Methods: Sprague Dawley rats underwent coronary ligation to induce HF (n=17), or sham surgery (SHAM, n=7). HF was confirmed by echocardiography. Eight HF rats received VAL (30 mg/kg/day orally) or vehicle (VEH, water) for 6 weeks. Interleukin-1 β (IL-1β), tumor necrosis factor-α (TNF-α) and cyclooxygenase-2 (COX-2) mRNA in brain were measured by real time PCR; NFκB p50 subunit precursor p105 and its inhibitor IκB mRNA were measured by multiplex PCR (data normalized to GAPDH). Cerebrospinal fluid prostaglandin E2 (CSF PGE2) and plasma norepinephrine (NE) levels were measured by ELISA.

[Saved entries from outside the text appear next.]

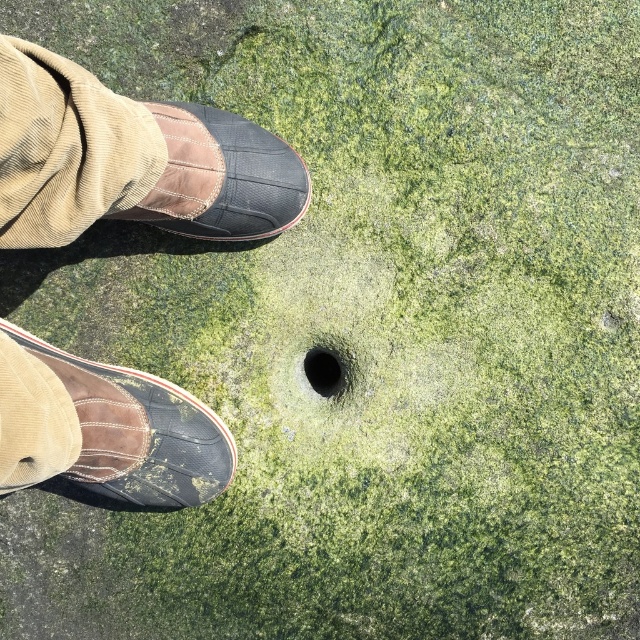 Is point (20, 472) positioned behind point (10, 97)?

Yes, point (20, 472) is farther from viewer.

Describe the element at coordinates (131, 161) in the screenshot. I see `brown leather boot at lower left` at that location.

Does point (12, 456) lie in front of point (12, 188)?

No.

This screenshot has height=640, width=640. What are the coordinates of `brown leather boot at lower left` in the screenshot? It's located at (131, 161).

Is corduroy pants at upper left to the left of black rubber hole at center from the viewer's perspective?

Yes, corduroy pants at upper left is to the left of black rubber hole at center.

Is corduroy pants at upper left thinner than black rubber hole at center?

Incorrect, corduroy pants at upper left's width is not less than black rubber hole at center's.

Describe the element at coordinates (67, 147) in the screenshot. The height and width of the screenshot is (640, 640). I see `corduroy pants at upper left` at that location.

I want to click on corduroy pants at upper left, so click(x=67, y=147).

Which of these two, brown leather boot at lower left or brown suede shoe at lower left, stands shorter?

Standing shorter between the two is brown suede shoe at lower left.

Who is lower down, brown leather boot at lower left or brown suede shoe at lower left?

Positioned lower is brown suede shoe at lower left.

Is point (58, 468) more distant than point (209, 492)?

No, (58, 468) is in front of (209, 492).

This screenshot has height=640, width=640. I want to click on brown leather boot at lower left, so coord(131,161). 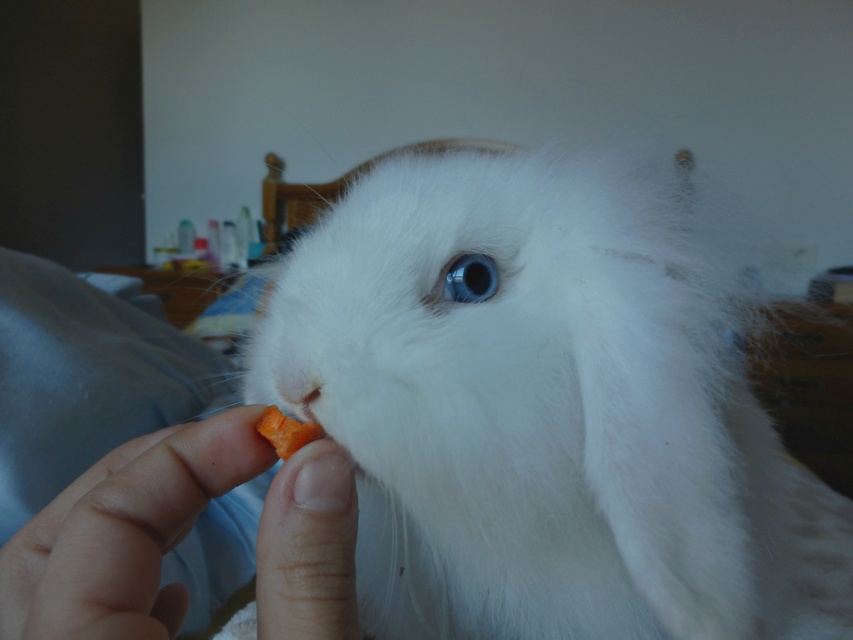 Question: Is white fluffy rabbit at center wider than smooth skin at lower left?

Choices:
 (A) yes
 (B) no

Answer: (A)

Question: In this image, where is white fluffy rabbit at center located relative to smooth skin at lower left?

Choices:
 (A) above
 (B) below

Answer: (B)

Question: Does white fluffy rabbit at center appear on the right side of smooth skin at lower left?

Choices:
 (A) no
 (B) yes

Answer: (B)

Question: Which of the following is the closest to the observer?

Choices:
 (A) (184, 445)
 (B) (410, 637)

Answer: (A)

Question: Which point is closer to the camera?

Choices:
 (A) (827, 598)
 (B) (53, 566)

Answer: (B) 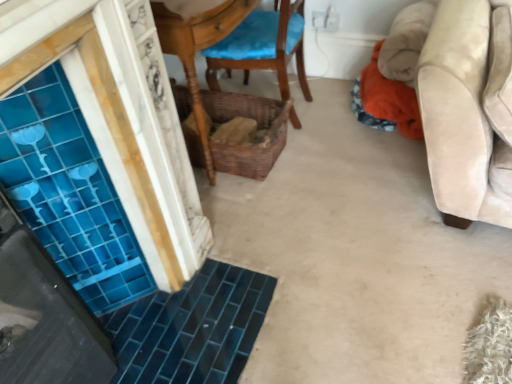 Question: From a real-world perspective, is woven brown basket at center under wooden chair with blue cushion at center?

Choices:
 (A) no
 (B) yes

Answer: (B)

Question: Is woven brown basket at center to the left of wooden chair with blue cushion at center from the viewer's perspective?

Choices:
 (A) no
 (B) yes

Answer: (B)

Question: Is woven brown basket at center at the right side of wooden chair with blue cushion at center?

Choices:
 (A) no
 (B) yes

Answer: (A)

Question: Does woven brown basket at center have a greater width compared to wooden chair with blue cushion at center?

Choices:
 (A) yes
 (B) no

Answer: (A)

Question: From the image's perspective, is woven brown basket at center over wooden chair with blue cushion at center?

Choices:
 (A) no
 (B) yes

Answer: (A)

Question: Considering the relative sizes of woven brown basket at center and wooden chair with blue cushion at center in the image provided, is woven brown basket at center smaller than wooden chair with blue cushion at center?

Choices:
 (A) yes
 (B) no

Answer: (A)

Question: From the image's perspective, is wooden chair with blue cushion at center above woven brown basket at center?

Choices:
 (A) no
 (B) yes

Answer: (B)

Question: Is wooden chair with blue cushion at center positioned beyond the bounds of woven brown basket at center?

Choices:
 (A) no
 (B) yes

Answer: (B)

Question: Is wooden chair with blue cushion at center not near woven brown basket at center?

Choices:
 (A) yes
 (B) no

Results: HF+VEH had increased (*P<0.05; **P<0.01, vs SHAM) mRNA expression of IL-1β (0.12±0.02* vs 0.05±0.01), TNF-α (0.13±0.02** vs 0.04±0.01) and COX-2 (0.09±0.01** vs 0.04±0.01) in paraventricular nucleus (PVN) of hypothalamus, and these increases were accompanied by elevated mRNA expression of NFκB p105 (0.43±0.04** vs 0.18±0.03) and reduction in its inhibitor IκB (0.36±0.04** vs 0.69±0.05). HF+VEH rats also had higher CSF PGE2 (1587±231* vs 553±63 pg/ml) and plasma NE (1119±132* vs 293±62 pg/ml) levels. HF+VAL had less (# P<0.05, vs HF+VEH) IL-1β (by 42%#), TNF-α (by 40%#), COX-2 mRNA (by 30%#) in PVN and lower CSF PGE2 (by 32%#) and plasma NE (by 37%#) levels. HF+VAL also had reduced NF-κB p105 mRNA (by 42%#) and increased IκB mRNA (by 39%#) in PVN.
Conclusion: In HF rats, the upregulated brain RAS activates NFκB to increase synthesis of inflammatory mediators. The effect of central AT1R antagonists to reduce the augmented sympathetic nerve activity in HF is due at least in part to reduced ANG II activation of NFκB.